S5-S7 Tables in S1 File show the results of multivariable analysis restricted to inclusion of 10 predictor variables using complete case analysis, multiple imputation and deterministic imputation. S8-S10 Tables in S1 File show the results of the unrestricted multivariable analyses. S11, S12 Figs in S1 File present the corresponding calibration plots from split internal validation. Unrestricted LASSO on multiply imputed data with modelling of continuous variables using multifractional polynomials produced the model with the highest C-statistic (0.87, 95% CI 0.866 to 0.874) and calibration in the large (CITL) of -0.017 (95%CI -0.043 to 0.009). However, restriction of modelling to 10 predictors and categorisation of continuous variables using TEWS only marginally reduced measures of accuracy in internal validation (worst performing restricted models; C-statistic 0.85 (95%CI 0.845 to 0.855) and CITL 0.126 (95% CI: 0.098 to 0.155)).
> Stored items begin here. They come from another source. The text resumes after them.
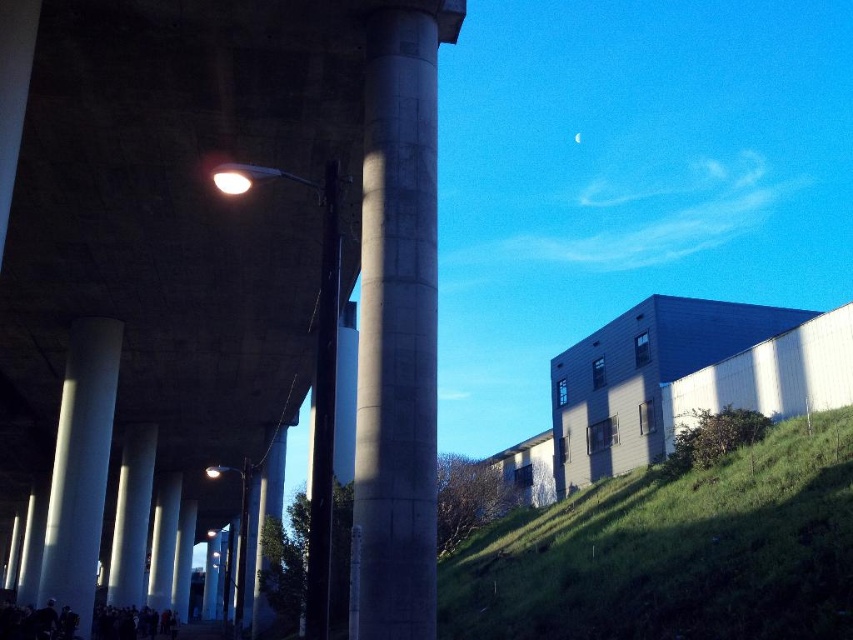 Question: Among these points, which one is nearest to the camera?

Choices:
 (A) (114, 388)
 (B) (326, 243)
 (C) (158, 497)
 (D) (787, 481)

Answer: (B)

Question: Is concrete at center positioned behind black glossy pole at center?

Choices:
 (A) yes
 (B) no

Answer: (A)

Question: Where is green grassy hillside at lower right located in relation to concrete at center in the image?

Choices:
 (A) left
 (B) right

Answer: (B)

Question: Is white concrete pillar at lower left below smooth concrete pillar at center?

Choices:
 (A) yes
 (B) no

Answer: (B)

Question: Estimate the real-world distances between objects in this image. Which object is farther from the white concrete pillar at lower left?

Choices:
 (A) black glossy pole at center
 (B) concrete pillar at center
 (C) concrete at left
 (D) green grassy hillside at lower right

Answer: (D)

Question: Which object appears closest to the camera in this image?

Choices:
 (A) black glossy pole at center
 (B) green grassy hillside at lower right
 (C) smooth concrete pillar at center

Answer: (A)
When restricted, there were eight predictors that were retained in all analyses (age, use of supplemental oxygen, oxygen saturation, diabetes, consciousness level, heart disease, respiratory rate, heart rate). Sex was retained in all but one complete case analysis.
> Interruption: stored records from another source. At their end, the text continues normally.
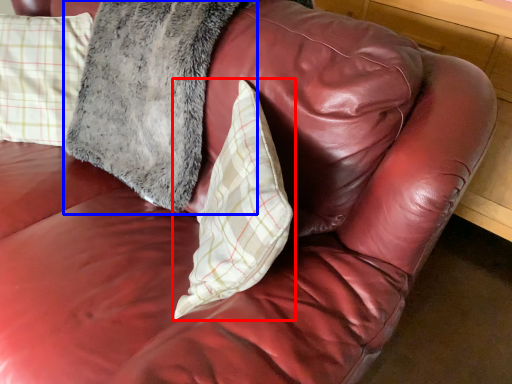 Question: Among these objects, which one is farthest to the camera, pillow (highlighted by a red box) or pillow (highlighted by a blue box)?

Choices:
 (A) pillow
 (B) pillow

Answer: (B) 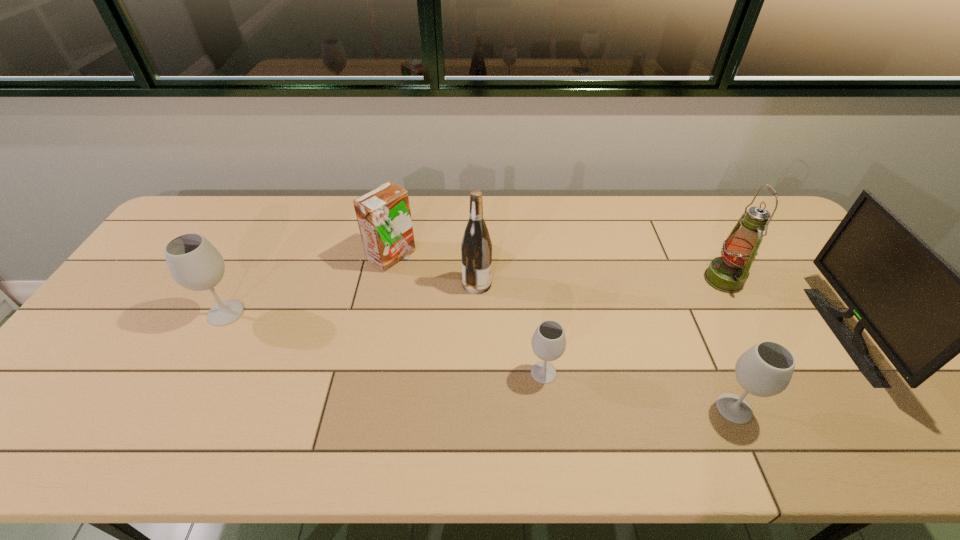 At what (x,y) coordinates should I click in order to perform the action: click on vacant position in the image that satisfies the following two spatial constraints: 1. on the back side of the oil lamp; 2. on the left side of the farthest wineglass. Please return your answer as a coordinate pair (x, y). Looking at the image, I should click on (244, 280).

Identify the location of free space that satisfies the following two spatial constraints: 1. on the front side of the fourth object from left to right; 2. on the right side of the wine bottle. (476, 373).

Identify the location of vacant region that satisfies the following two spatial constraints: 1. on the straw side of the carton; 2. on the left side of the rightmost wineglass. This screenshot has height=540, width=960. (360, 408). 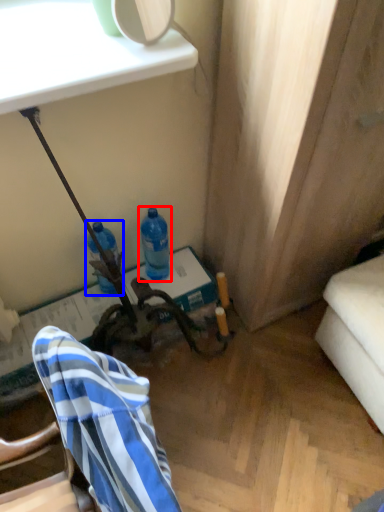 Question: Which object appears closest to the camera in this image, bottle (highlighted by a red box) or bottle (highlighted by a blue box)?

Choices:
 (A) bottle
 (B) bottle

Answer: (B)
Clinical severity score derivation and validation

Clinical review judged that the eight predictors retained in all models and sex (included in all but one model) were clinically credible and should be included in the clinical severity score. As TEWS categories for physiological parameters are used clinically in the Western Cape and categorisation did not materially reduce measures of model accuracy, these were used in the risk-score. TEWS also routinely includes measurement of systolic blood pressure and temperature, which were retained in unrestricted models and therefore also included. The co-morbidities diabetes and heart disease were assigned scores based on the relative size of their coefficients across models. As age had a similar modelled form and effect size to the original UK PRIEST study, it was assigned categories and scores based on the PRIEST score. The developed score is shown in Table 2.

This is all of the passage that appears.